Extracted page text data
────
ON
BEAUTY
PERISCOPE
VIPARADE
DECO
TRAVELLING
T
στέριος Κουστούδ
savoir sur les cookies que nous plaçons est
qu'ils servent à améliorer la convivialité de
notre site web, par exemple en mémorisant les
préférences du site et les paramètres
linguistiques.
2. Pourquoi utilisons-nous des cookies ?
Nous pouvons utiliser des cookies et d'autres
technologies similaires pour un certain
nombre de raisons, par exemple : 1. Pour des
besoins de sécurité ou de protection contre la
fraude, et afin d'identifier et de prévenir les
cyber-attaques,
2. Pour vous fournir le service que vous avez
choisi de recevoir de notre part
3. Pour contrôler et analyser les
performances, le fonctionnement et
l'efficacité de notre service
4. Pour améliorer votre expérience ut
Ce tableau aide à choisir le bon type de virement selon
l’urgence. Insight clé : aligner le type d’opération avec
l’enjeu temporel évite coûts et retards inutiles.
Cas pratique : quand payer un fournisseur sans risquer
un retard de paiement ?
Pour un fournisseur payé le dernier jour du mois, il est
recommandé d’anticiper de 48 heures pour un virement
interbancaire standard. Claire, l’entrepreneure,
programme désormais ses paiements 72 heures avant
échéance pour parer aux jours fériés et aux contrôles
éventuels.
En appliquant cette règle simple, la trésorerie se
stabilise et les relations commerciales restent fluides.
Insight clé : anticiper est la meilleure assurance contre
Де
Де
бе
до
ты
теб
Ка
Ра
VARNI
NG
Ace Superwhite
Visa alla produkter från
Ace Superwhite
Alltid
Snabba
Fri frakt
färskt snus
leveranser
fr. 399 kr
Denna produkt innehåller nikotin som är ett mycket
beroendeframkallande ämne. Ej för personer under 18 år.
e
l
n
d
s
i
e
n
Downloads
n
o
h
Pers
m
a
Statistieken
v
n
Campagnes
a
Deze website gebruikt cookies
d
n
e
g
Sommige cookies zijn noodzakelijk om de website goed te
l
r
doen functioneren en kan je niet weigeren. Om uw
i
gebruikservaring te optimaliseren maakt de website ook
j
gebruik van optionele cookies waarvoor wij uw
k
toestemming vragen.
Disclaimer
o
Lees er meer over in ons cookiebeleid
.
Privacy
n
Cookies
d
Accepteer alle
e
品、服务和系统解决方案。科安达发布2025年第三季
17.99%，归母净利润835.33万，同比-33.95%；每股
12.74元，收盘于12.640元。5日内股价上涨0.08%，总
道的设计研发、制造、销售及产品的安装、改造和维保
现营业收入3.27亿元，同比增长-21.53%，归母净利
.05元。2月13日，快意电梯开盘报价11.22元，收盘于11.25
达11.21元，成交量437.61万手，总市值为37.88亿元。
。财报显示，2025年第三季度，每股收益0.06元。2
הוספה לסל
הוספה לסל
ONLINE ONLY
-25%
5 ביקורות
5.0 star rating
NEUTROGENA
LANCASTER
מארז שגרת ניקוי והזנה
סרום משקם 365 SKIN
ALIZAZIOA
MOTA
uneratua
────
• Exercise goal: Return every entry above with nothing altered.

• Exercise solution:
ON
BEAUTY
PERISCOPE
VIPARADE
DECO
TRAVELLING
T
στέριος Κουστούδ
savoir sur les cookies que nous plaçons est
qu'ils servent à améliorer la convivialité de
notre site web, par exemple en mémorisant les
préférences du site et les paramètres
linguistiques.
2. Pourquoi utilisons-nous des cookies ?
Nous pouvons utiliser des cookies et d'autres
technologies similaires pour un certain
nombre de raisons, par exemple : 1. Pour des
besoins de sécurité ou de protection contre la
fraude, et afin d'identifier et de prévenir les
cyber-attaques,
2. Pour vous fournir le service que vous avez
choisi de recevoir de notre part
3. Pour contrôler et analyser les
performances, le fonctionnement et
l'efficacité de notre service
4. Pour améliorer votre expérience ut
Ce tableau aide à choisir le bon type de virement selon
l’urgence. Insight clé : aligner le type d’opération avec
l’enjeu temporel évite coûts et retards inutiles.
Cas pratique : quand payer un fournisseur sans risquer
un retard de paiement ?
Pour un fournisseur payé le dernier jour du mois, il est
recommandé d’anticiper de 48 heures pour un virement
interbancaire standard. Claire, l’entrepreneure,
programme désormais ses paiements 72 heures avant
échéance pour parer aux jours fériés et aux contrôles
éventuels.
En appliquant cette règle simple, la trésorerie se
stabilise et les relations commerciales restent fluides.
Insight clé : anticiper est la meilleure assurance contre
Де
Де
бе
до
ты
теб
Ка
Ра
VARNI
NG
Ace Superwhite
Visa alla produkter från
Ace Superwhite
Alltid
Snabba
Fri frakt
färskt snus
leveranser
fr. 399 kr
Denna produkt innehåller nikotin som är ett mycket
beroendeframkallande ämne. Ej för personer under 18 år.
e
l
n
d
s
i
e
n
Downloads
n
o
h
Pers
m
a
Statistieken
v
n
Campagnes
a
Deze website gebruikt cookies
d
n
e
g
Sommige cookies zijn noodzakelijk om de website goed te
l
r
doen functioneren en kan je niet weigeren. Om uw
i
gebruikservaring te optimaliseren maakt de website ook
j
gebruik van optionele cookies waarvoor wij uw
k
toestemming vragen.
Disclaimer
o
Lees er meer over in ons cookiebeleid
.
Privacy
n
Cookies
d
Accepteer alle
e
品、服务和系统解决方案。科安达发布2025年第三季
17.99%，归母净利润835.33万，同比-33.95%；每股
12.74元，收盘于12.640元。5日内股价上涨0.08%，总
道的设计研发、制造、销售及产品的安装、改造和维保
现营业收入3.27亿元，同比增长-21.53%，归母净利
.05元。2月13日，快意电梯开盘报价11.22元，收盘于11.25
达11.21元，成交量437.61万手，总市值为37.88亿元。
。财报显示，2025年第三季度，每股收益0.06元。2
הוספה לסל
הוספה לסל
ONLINE ONLY
-25%
5 ביקורות
5.0 star rating
NEUTROGENA
LANCASTER
מארז שגרת ניקוי והזנה
סרום משקם 365 SKIN
ALIZAZIOA
MOTA
uneratua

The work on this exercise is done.